Action item |
Your task is to repeat the entries below exactly and to leave their images out.

Extracted records:

++++

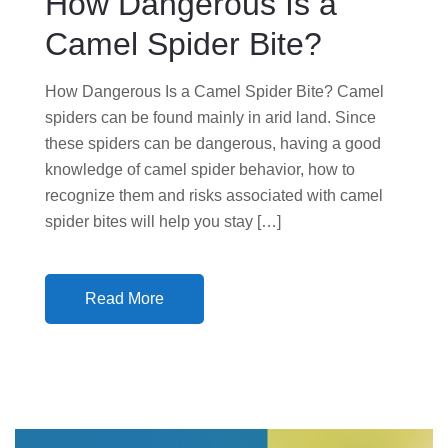
How Dangerous Is a
N
Camel Spider Bite?
How Dangerous Is a Camel Spider Bite? Camel
spiders can be found mainly in arid land. Since
these spiders can be dangerous, having a good
knowledge of camel spider behavior, how to
recognize them and risks associated with camel
spider bites will help you stay […]
Read More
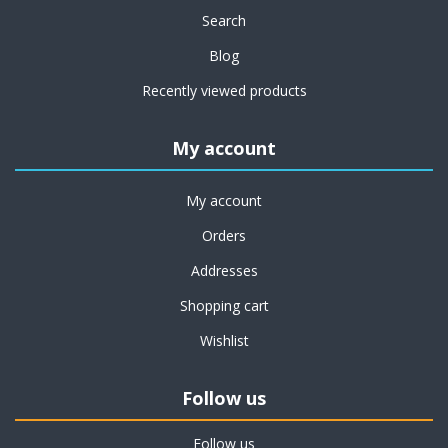
Search
Blog
Recently viewed products
My account
My account
Orders
Addresses
Shopping cart
Wishlist
Follow us
Follow us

++++

Output for this exercise |
How Dangerous Is a
N
Camel Spider Bite?
How Dangerous Is a Camel Spider Bite? Camel
spiders can be found mainly in arid land. Since
these spiders can be dangerous, having a good
knowledge of camel spider behavior, how to
recognize them and risks associated with camel
spider bites will help you stay […]
Read More
Search
Blog
Recently viewed products
My account
My account
Orders
Addresses
Shopping cart
Wishlist
Follow us
Follow us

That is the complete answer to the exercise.